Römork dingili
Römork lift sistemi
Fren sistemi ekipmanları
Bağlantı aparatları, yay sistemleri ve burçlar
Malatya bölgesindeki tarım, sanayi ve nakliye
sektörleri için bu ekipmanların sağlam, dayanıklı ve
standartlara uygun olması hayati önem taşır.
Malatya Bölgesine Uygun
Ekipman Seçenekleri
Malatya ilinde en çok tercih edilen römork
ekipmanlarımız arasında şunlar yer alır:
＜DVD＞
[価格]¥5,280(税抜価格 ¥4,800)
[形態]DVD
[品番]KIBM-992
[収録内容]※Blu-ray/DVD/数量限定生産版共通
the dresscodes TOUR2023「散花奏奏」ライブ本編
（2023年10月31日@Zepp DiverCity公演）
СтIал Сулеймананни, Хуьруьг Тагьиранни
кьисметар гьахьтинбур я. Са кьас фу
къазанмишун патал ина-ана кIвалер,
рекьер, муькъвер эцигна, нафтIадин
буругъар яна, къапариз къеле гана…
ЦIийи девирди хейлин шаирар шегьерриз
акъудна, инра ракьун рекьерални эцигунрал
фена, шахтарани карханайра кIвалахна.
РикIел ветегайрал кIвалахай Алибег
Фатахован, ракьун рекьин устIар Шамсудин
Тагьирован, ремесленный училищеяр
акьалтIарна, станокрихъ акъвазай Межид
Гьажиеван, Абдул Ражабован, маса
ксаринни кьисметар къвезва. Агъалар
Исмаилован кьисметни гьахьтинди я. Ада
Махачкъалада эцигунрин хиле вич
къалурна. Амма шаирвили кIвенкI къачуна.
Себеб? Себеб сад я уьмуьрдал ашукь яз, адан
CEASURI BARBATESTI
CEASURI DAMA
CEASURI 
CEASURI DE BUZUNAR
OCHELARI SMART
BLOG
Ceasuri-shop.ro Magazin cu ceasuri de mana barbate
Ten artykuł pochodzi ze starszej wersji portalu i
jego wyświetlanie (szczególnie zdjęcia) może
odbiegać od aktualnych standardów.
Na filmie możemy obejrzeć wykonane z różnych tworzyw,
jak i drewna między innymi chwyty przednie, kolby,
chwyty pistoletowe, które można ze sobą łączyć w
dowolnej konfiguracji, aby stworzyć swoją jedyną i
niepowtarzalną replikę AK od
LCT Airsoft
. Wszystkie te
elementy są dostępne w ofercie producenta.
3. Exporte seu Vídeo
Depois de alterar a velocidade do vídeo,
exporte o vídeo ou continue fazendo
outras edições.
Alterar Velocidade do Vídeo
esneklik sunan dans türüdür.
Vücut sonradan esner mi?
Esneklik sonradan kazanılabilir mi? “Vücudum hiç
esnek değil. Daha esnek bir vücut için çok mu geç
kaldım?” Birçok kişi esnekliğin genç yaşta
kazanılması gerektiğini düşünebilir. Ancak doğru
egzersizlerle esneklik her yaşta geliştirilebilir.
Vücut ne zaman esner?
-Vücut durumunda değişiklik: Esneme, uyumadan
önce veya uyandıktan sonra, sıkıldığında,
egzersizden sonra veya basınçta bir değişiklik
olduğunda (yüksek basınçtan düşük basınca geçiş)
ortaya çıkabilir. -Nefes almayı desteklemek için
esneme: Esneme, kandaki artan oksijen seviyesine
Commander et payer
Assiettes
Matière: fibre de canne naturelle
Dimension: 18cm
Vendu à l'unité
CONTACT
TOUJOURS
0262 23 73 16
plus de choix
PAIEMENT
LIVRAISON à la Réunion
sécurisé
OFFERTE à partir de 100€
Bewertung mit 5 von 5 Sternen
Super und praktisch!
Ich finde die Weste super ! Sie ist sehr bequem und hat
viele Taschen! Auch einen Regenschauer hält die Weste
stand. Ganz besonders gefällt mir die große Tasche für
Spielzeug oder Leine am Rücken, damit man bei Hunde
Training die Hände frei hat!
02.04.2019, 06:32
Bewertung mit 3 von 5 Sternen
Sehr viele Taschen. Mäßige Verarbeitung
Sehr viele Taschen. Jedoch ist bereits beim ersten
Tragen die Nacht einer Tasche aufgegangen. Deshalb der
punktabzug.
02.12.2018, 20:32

-- WORK TO BE COMPLETED --
Produce a verbatim transcript of the material above.

-- ANSWER --
Römork dingili
Römork lift sistemi
Fren sistemi ekipmanları
Bağlantı aparatları, yay sistemleri ve burçlar
Malatya bölgesindeki tarım, sanayi ve nakliye
sektörleri için bu ekipmanların sağlam, dayanıklı ve
standartlara uygun olması hayati önem taşır.
Malatya Bölgesine Uygun
Ekipman Seçenekleri
Malatya ilinde en çok tercih edilen römork
ekipmanlarımız arasında şunlar yer alır:
＜DVD＞
[価格]¥5,280(税抜価格 ¥4,800)
[形態]DVD
[品番]KIBM-992
[収録内容]※Blu-ray/DVD/数量限定生産版共通
the dresscodes TOUR2023「散花奏奏」ライブ本編
（2023年10月31日@Zepp DiverCity公演）
СтIал Сулеймананни, Хуьруьг Тагьиранни
кьисметар гьахьтинбур я. Са кьас фу
къазанмишун патал ина-ана кIвалер,
рекьер, муькъвер эцигна, нафтIадин
буругъар яна, къапариз къеле гана…
ЦIийи девирди хейлин шаирар шегьерриз
акъудна, инра ракьун рекьерални эцигунрал
фена, шахтарани карханайра кIвалахна.
РикIел ветегайрал кIвалахай Алибег
Фатахован, ракьун рекьин устIар Шамсудин
Тагьирован, ремесленный училищеяр
акьалтIарна, станокрихъ акъвазай Межид
Гьажиеван, Абдул Ражабован, маса
ксаринни кьисметар къвезва. Агъалар
Исмаилован кьисметни гьахьтинди я. Ада
Махачкъалада эцигунрин хиле вич
къалурна. Амма шаирвили кIвенкI къачуна.
Себеб? Себеб сад я уьмуьрдал ашукь яз, адан
CEASURI BARBATESTI
CEASURI DAMA
CEASURI 
CEASURI DE BUZUNAR
OCHELARI SMART
BLOG
Ceasuri-shop.ro Magazin cu ceasuri de mana barbate
Ten artykuł pochodzi ze starszej wersji portalu i
jego wyświetlanie (szczególnie zdjęcia) może
odbiegać od aktualnych standardów.
Na filmie możemy obejrzeć wykonane z różnych tworzyw,
jak i drewna między innymi chwyty przednie, kolby,
chwyty pistoletowe, które można ze sobą łączyć w
dowolnej konfiguracji, aby stworzyć swoją jedyną i
niepowtarzalną replikę AK od
LCT Airsoft
. Wszystkie te
elementy są dostępne w ofercie producenta.
3. Exporte seu Vídeo
Depois de alterar a velocidade do vídeo,
exporte o vídeo ou continue fazendo
outras edições.
Alterar Velocidade do Vídeo
esneklik sunan dans türüdür.
Vücut sonradan esner mi?
Esneklik sonradan kazanılabilir mi? “Vücudum hiç
esnek değil. Daha esnek bir vücut için çok mu geç
kaldım?” Birçok kişi esnekliğin genç yaşta
kazanılması gerektiğini düşünebilir. Ancak doğru
egzersizlerle esneklik her yaşta geliştirilebilir.
Vücut ne zaman esner?
-Vücut durumunda değişiklik: Esneme, uyumadan
önce veya uyandıktan sonra, sıkıldığında,
egzersizden sonra veya basınçta bir değişiklik
olduğunda (yüksek basınçtan düşük basınca geçiş)
ortaya çıkabilir. -Nefes almayı desteklemek için
esneme: Esneme, kandaki artan oksijen seviyesine
Commander et payer
Assiettes
Matière: fibre de canne naturelle
Dimension: 18cm
Vendu à l'unité
CONTACT
TOUJOURS
0262 23 73 16
plus de choix
PAIEMENT
LIVRAISON à la Réunion
sécurisé
OFFERTE à partir de 100€
Bewertung mit 5 von 5 Sternen
Super und praktisch!
Ich finde die Weste super ! Sie ist sehr bequem und hat
viele Taschen! Auch einen Regenschauer hält die Weste
stand. Ganz besonders gefällt mir die große Tasche für
Spielzeug oder Leine am Rücken, damit man bei Hunde
Training die Hände frei hat!
02.04.2019, 06:32
Bewertung mit 3 von 5 Sternen
Sehr viele Taschen. Mäßige Verarbeitung
Sehr viele Taschen. Jedoch ist bereits beim ersten
Tragen die Nacht einer Tasche aufgegangen. Deshalb der
punktabzug.
02.12.2018, 20:32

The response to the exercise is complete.